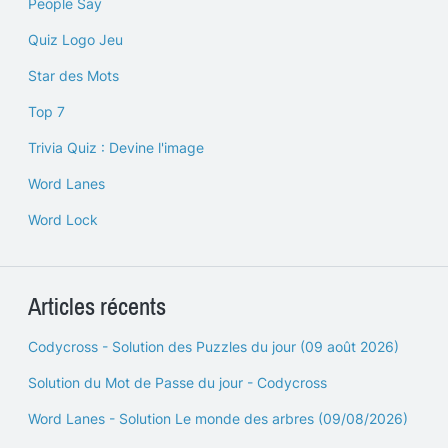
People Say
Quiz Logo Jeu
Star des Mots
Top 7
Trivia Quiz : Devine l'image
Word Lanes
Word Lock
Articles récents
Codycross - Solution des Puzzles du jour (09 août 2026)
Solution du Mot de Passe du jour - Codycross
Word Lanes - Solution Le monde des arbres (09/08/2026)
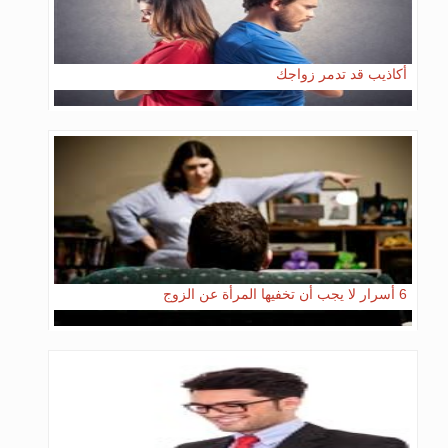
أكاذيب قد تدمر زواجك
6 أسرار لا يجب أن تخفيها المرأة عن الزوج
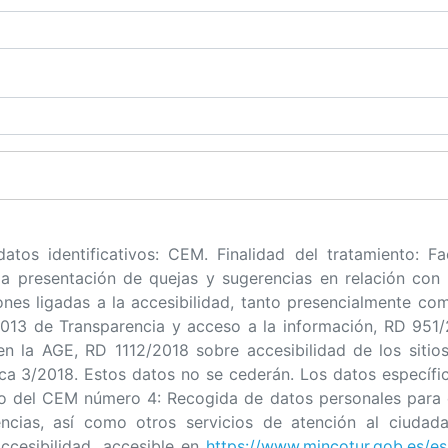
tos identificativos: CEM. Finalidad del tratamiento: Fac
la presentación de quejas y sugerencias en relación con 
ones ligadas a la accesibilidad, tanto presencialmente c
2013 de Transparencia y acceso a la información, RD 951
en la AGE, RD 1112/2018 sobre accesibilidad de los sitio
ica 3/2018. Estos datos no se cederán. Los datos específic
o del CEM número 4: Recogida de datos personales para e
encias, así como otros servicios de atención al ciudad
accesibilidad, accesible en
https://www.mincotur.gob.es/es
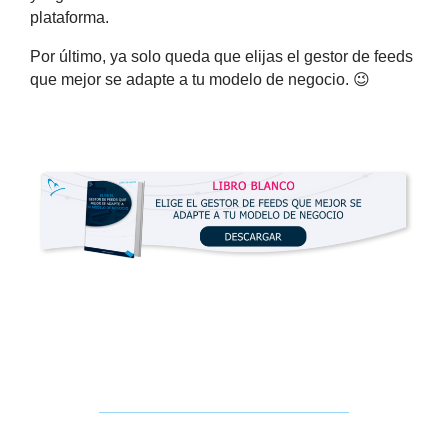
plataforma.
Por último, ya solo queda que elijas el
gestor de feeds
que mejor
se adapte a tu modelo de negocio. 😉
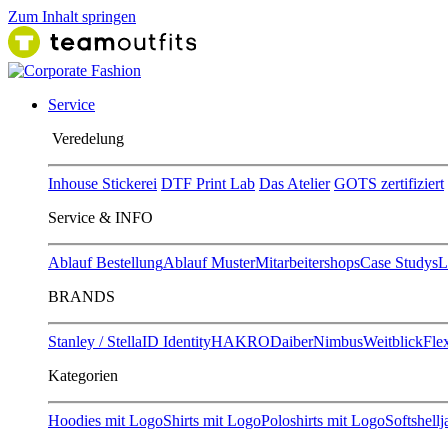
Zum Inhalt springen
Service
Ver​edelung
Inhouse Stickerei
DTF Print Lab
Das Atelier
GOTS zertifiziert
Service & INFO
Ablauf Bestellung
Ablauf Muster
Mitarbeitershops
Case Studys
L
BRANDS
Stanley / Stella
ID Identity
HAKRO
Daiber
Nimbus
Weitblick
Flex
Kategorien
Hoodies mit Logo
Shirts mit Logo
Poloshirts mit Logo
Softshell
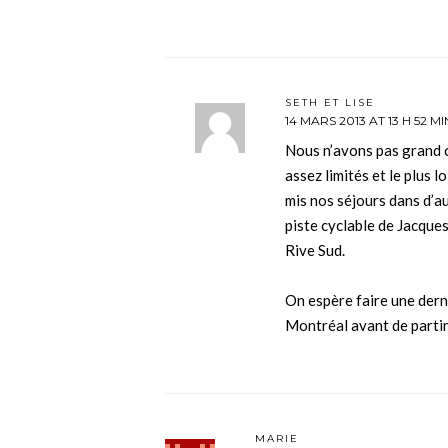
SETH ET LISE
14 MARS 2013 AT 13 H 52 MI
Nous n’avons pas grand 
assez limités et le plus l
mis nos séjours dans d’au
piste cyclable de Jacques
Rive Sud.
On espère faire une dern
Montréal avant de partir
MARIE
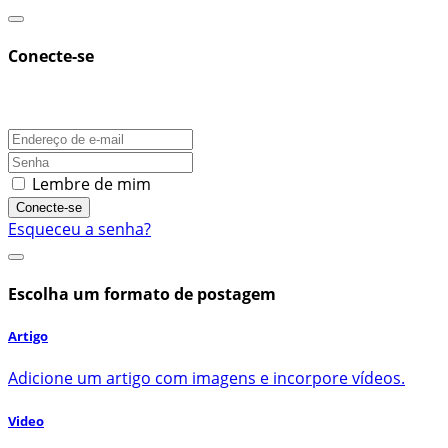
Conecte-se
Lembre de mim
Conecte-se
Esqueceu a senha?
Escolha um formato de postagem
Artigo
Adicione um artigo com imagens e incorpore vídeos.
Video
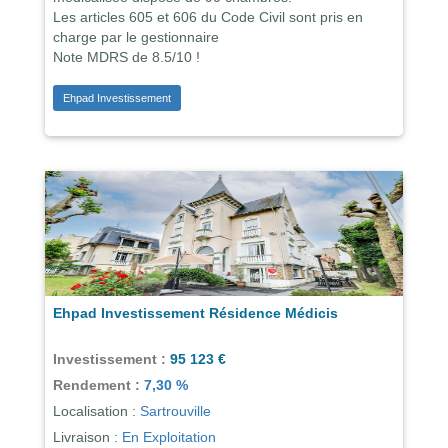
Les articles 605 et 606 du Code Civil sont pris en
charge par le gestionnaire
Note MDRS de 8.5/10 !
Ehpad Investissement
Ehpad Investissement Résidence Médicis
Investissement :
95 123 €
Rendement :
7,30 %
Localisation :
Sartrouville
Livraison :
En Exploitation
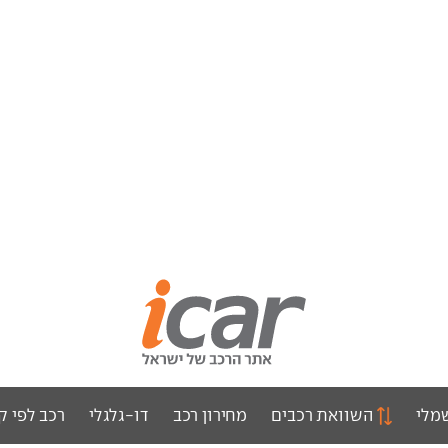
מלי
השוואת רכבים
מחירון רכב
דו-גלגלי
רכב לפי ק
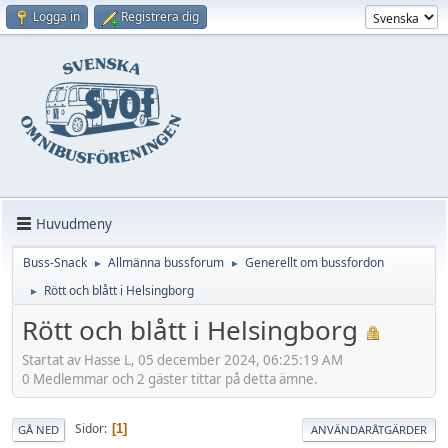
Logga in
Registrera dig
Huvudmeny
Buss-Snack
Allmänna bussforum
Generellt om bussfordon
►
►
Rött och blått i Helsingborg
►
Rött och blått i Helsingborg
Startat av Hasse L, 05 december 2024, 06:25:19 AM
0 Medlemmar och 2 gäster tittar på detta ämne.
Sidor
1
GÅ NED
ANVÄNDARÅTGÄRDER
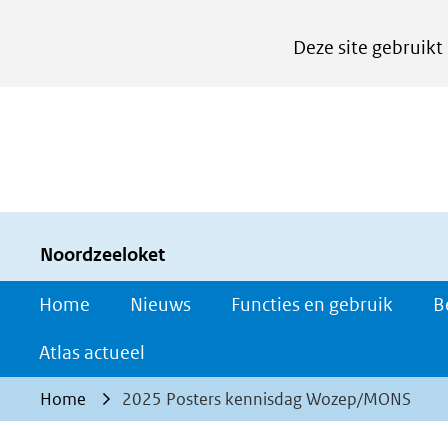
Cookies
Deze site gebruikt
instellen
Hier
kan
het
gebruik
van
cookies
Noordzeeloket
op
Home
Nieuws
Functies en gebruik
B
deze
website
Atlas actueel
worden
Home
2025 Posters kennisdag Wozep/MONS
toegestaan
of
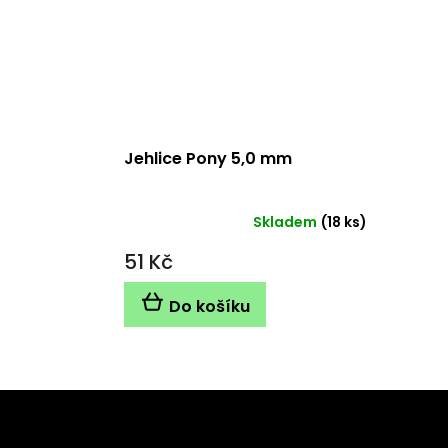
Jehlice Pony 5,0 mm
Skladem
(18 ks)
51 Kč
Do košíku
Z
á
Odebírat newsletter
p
+---+
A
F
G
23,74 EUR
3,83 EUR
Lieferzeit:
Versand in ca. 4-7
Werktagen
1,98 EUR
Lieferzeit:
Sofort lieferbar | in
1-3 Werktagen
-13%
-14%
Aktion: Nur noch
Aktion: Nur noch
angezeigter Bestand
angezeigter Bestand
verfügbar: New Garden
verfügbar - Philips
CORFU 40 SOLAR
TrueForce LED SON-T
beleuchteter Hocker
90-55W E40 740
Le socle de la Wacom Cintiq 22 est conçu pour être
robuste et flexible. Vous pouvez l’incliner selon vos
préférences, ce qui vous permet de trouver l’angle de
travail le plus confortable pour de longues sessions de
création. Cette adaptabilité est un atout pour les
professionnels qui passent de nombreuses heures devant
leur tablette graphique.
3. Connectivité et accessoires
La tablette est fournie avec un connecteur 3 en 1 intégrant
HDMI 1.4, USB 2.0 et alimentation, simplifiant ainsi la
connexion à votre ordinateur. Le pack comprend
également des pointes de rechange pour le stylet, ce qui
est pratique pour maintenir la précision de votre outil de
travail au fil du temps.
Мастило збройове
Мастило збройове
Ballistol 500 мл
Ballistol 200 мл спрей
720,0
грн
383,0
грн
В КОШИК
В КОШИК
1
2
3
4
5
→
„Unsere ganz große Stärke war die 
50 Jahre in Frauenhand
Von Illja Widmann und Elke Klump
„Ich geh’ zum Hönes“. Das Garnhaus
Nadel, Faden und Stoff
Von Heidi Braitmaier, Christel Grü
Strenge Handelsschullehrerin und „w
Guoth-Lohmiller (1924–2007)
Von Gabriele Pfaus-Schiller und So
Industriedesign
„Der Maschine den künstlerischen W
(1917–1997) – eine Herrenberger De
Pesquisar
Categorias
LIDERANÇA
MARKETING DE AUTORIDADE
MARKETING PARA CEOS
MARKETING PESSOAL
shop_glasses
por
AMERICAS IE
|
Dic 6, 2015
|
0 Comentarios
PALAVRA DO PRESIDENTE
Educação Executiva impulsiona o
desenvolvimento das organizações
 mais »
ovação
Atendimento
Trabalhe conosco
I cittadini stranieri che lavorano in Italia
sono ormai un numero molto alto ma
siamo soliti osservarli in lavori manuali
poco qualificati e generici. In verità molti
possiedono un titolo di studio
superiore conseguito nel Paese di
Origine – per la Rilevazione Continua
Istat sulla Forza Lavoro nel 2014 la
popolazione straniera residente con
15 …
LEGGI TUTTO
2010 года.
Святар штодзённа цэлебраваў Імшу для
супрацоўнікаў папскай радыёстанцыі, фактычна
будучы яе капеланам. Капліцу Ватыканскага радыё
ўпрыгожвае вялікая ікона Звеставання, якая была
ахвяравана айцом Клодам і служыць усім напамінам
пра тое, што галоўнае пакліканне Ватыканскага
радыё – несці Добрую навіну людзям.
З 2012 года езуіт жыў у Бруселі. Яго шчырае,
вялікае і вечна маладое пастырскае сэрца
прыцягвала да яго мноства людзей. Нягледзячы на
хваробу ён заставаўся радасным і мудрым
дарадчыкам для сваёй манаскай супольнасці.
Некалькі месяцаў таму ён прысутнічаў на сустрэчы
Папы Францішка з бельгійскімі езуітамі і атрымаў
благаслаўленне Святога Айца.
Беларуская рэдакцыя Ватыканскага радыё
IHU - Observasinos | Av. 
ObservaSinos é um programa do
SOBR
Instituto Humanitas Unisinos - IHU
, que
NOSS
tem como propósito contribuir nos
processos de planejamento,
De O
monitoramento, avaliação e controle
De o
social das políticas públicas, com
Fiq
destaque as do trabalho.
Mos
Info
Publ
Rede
+---+
§ YOUR ASSIGNMENT
Gather all lines from the listing above in which "como" occurs.

§ EXERCISE OUTPUT
encias, así como otros servicios de atención al ciudad
tem como propósito contribuir nos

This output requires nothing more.